We would like to think ourselves necessary, inevitable, ordained from all eternity. All religions, nearly all philosophies, and even a part of science testify to the unwearying, heroic effort of mankind desperately denying its own contingency.
It is the contingency of human existence that is the central message of Chance and Necessity; the same message that many will know from the writings of Stephen Jay Gould.

The core of Chance and Necessity is about the workings of biological systems, with an emphasis on the biochemistry. It is not an introductory account, and at least a basic knowledge of modern biology is assumed. The emphasis is on proteins rather than on nucleic acids, and in particular their status as teleonomic agents: their catalytic ability, their role in cellular control systems and their ability to self-assemble. Only after three chapters on proteins is one devoted to nucleic acids and replication. This differs from the usual viewpoint, which sees the genome as fundamental and proteins as secondary. A chapter on evolution is focused towards understanding human evolution and the development of characteristic human features such as language. Monod also devotes a chapter to considering some of the issues at the frontiers of biology, from the origins of life to the nature of perception.
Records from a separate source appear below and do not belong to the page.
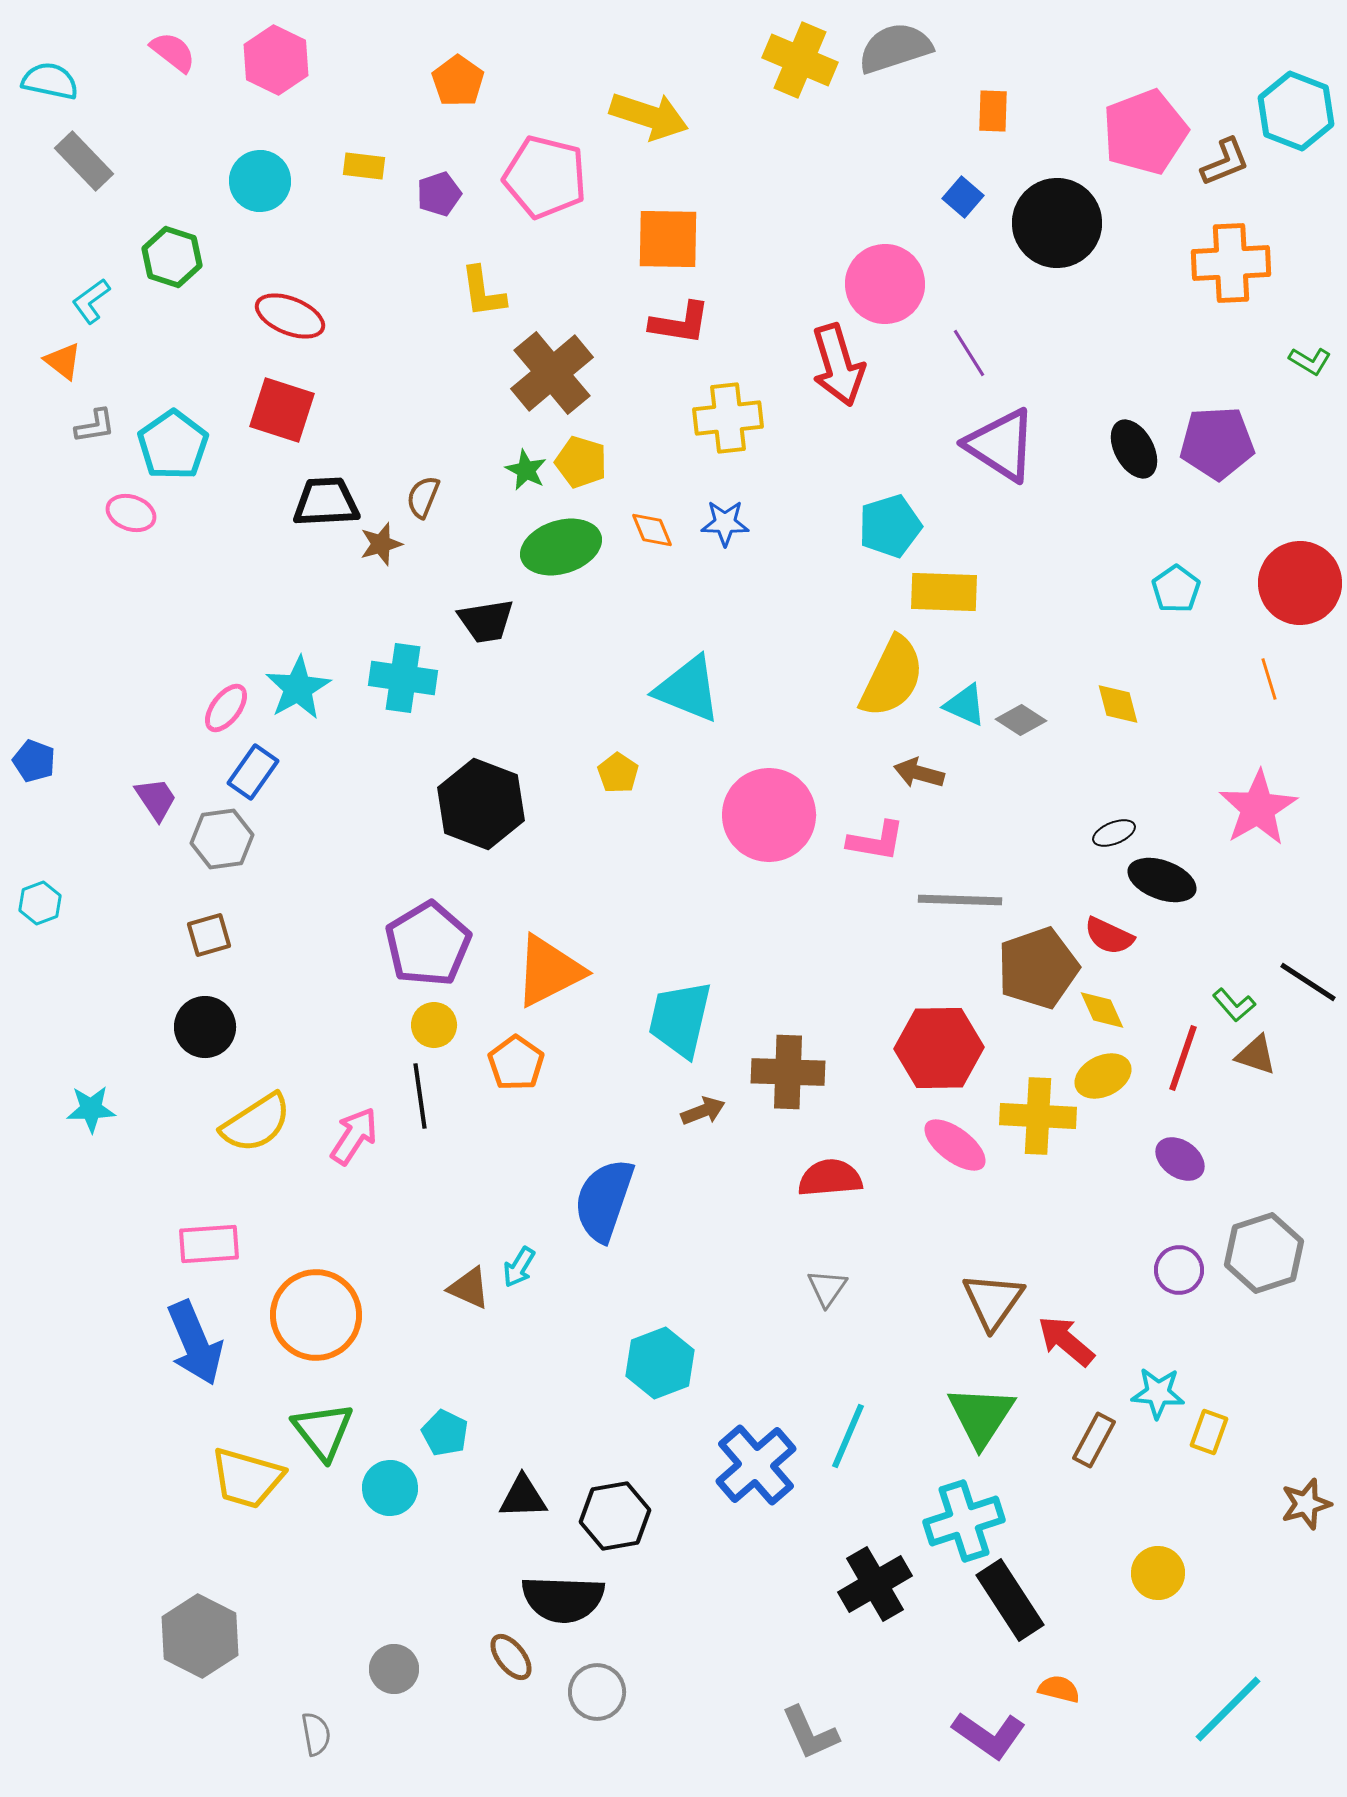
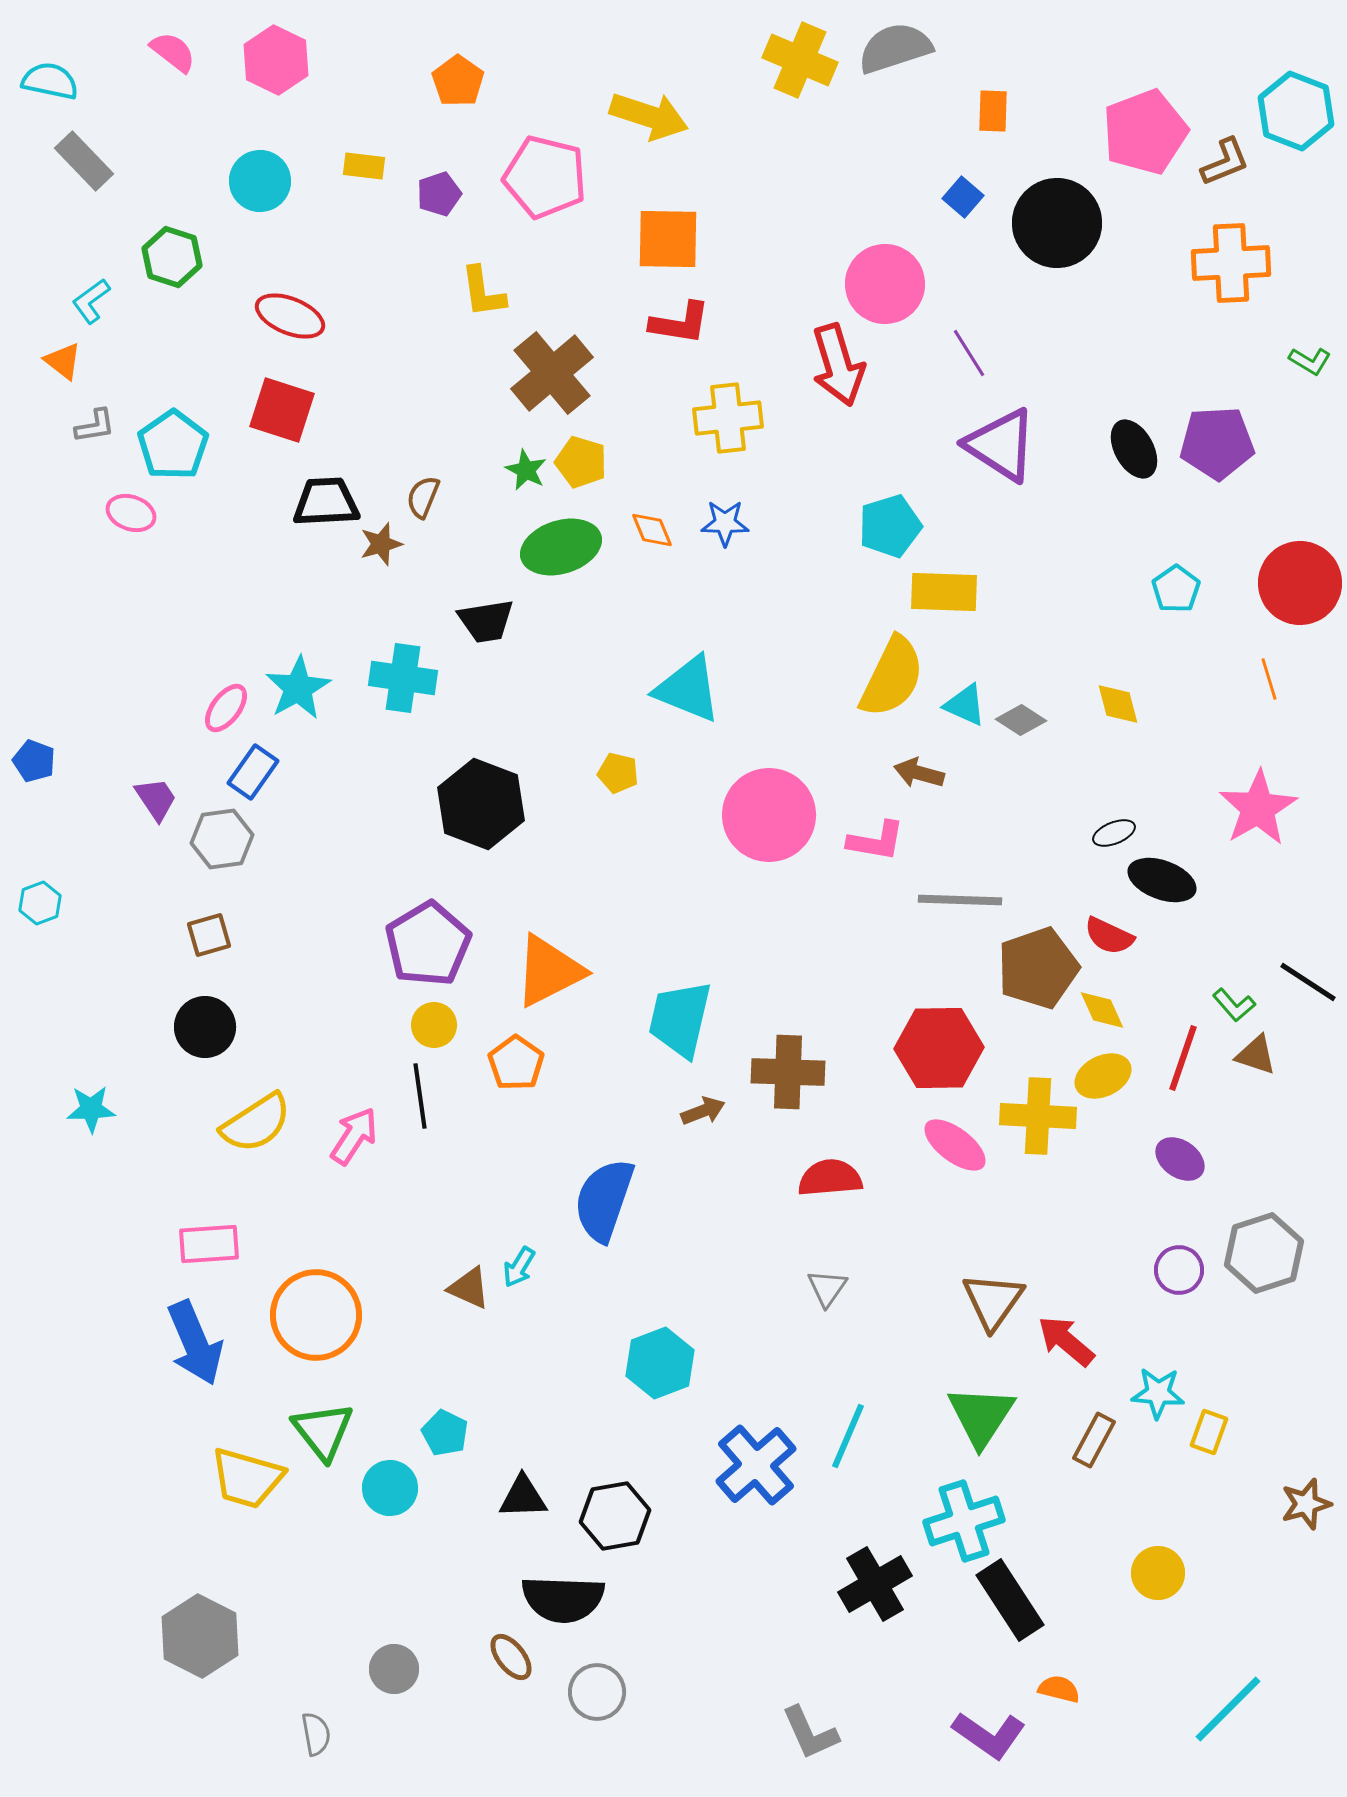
yellow pentagon at (618, 773): rotated 21 degrees counterclockwise
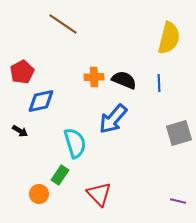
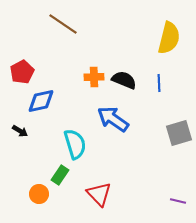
blue arrow: rotated 84 degrees clockwise
cyan semicircle: moved 1 px down
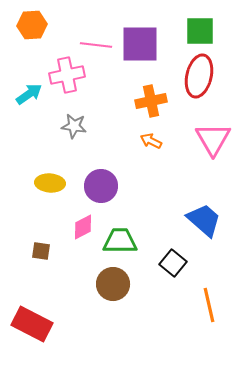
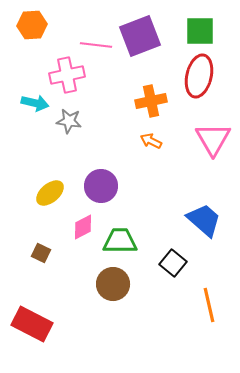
purple square: moved 8 px up; rotated 21 degrees counterclockwise
cyan arrow: moved 6 px right, 9 px down; rotated 48 degrees clockwise
gray star: moved 5 px left, 5 px up
yellow ellipse: moved 10 px down; rotated 44 degrees counterclockwise
brown square: moved 2 px down; rotated 18 degrees clockwise
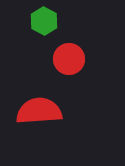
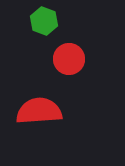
green hexagon: rotated 8 degrees counterclockwise
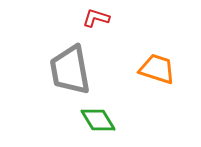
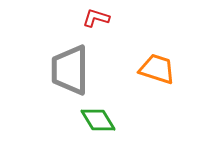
gray trapezoid: rotated 10 degrees clockwise
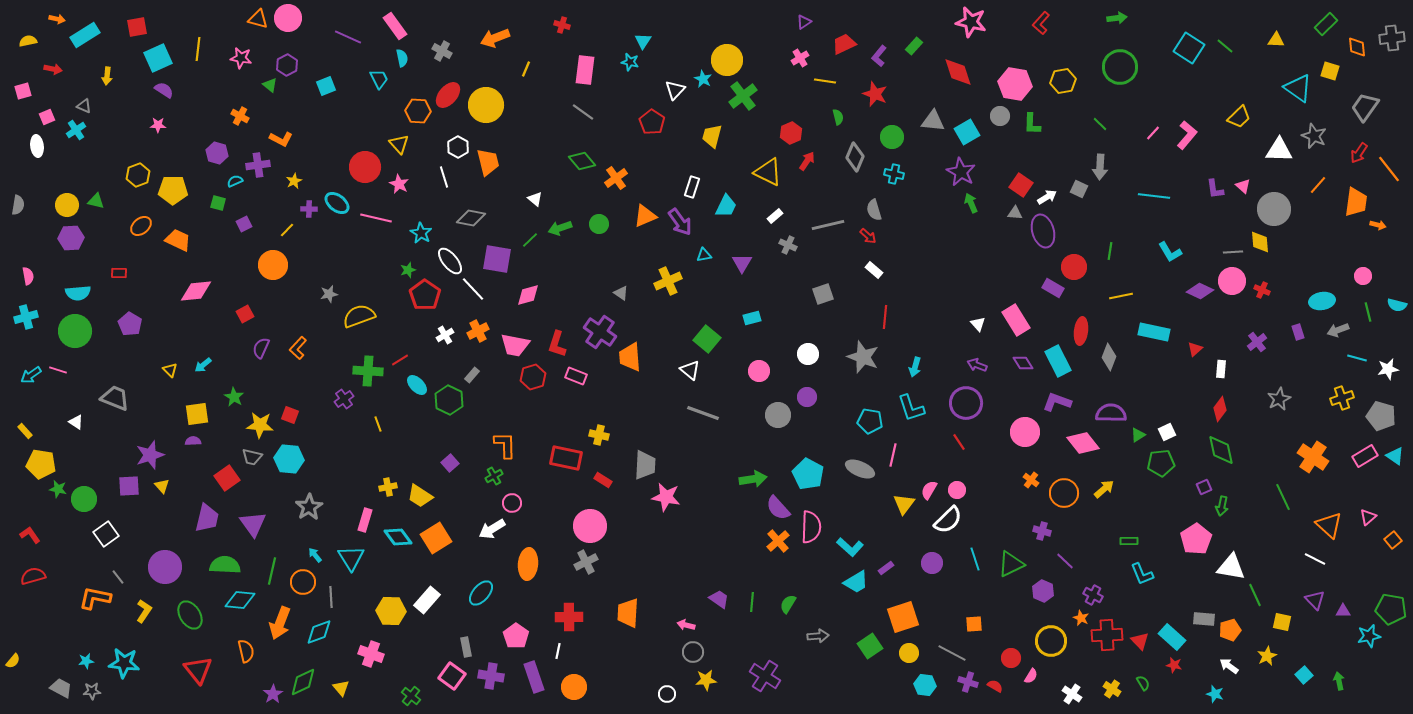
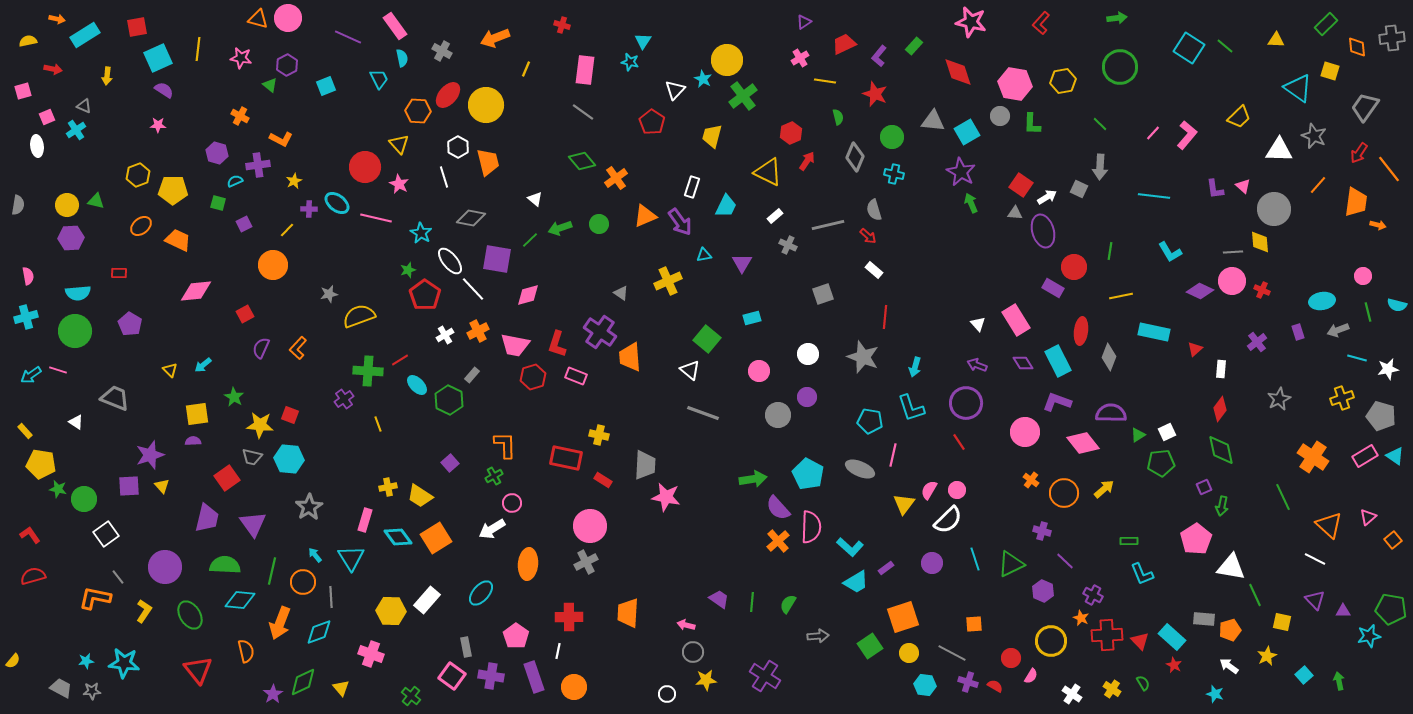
red star at (1174, 665): rotated 14 degrees clockwise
All this material is related back to the philosophical issues raised in the first chapter.

Finally Monod tries to draw some ethical and political conclusions. Ultimately the appeal is to scientific objectivity, but to a scientific objectivity that is recognised as an ethical choice in itself.

Where then shall we find the source of truth and the moral inspiration for a really scientific socialist humanism, if not in the sources of science itself, in the ethic upon which knowledge is founded, and which by free choice makes knowledge the supreme value — the measure and warrant for all other values? An ethic which bases moral responsibility upon the very freedom of that axiomatic choice. ...
A utopia. Perhaps. But it is not an incoherent dream. It is an idea that owes its force to its logical coherence alone. It is the conclusion to which the search for authenticity necessarily leads.

While some might choose to build a world-view on this, you don't have to subscribe to any of it; by Monod's own cognisance, you can make your own "free choice". Immediately after this, however, in the final sentences of the book, the more fundamental conclusion of Chance and Necessity is reiterated.

The ancient covenant is in pieces; man knows at last that he is alone in the universe's unfeeling immensity, out of which he emerged only by chance. His destiny is nowhere spelled out, nor is his duty. The kingdom above or the darkness below; it is for him to choose.

If you can not face this, if you insist that your choice of value system is any less arbitrary than Monod's own, if you cling to a "covenant" between man and the universe, then you will findChance and Necessity unsettling. In my opinion, Monod comes close to demonstrating that any such belief must be essentially irrational or anti-scientific.

Chance and Necessity will be enjoyed by anyone of a philosophical bent interested in the fundamental questions of human existence, with the proviso that they should have at least a basic knowledge of biology. And of course those with an interest in biology may want to read Chance and Necessity just for that — Monod did win a Nobel prize for his work in biochemistry, and his perspective on the subject is sufficiently distinctive to be worth putting up with some philosophy for.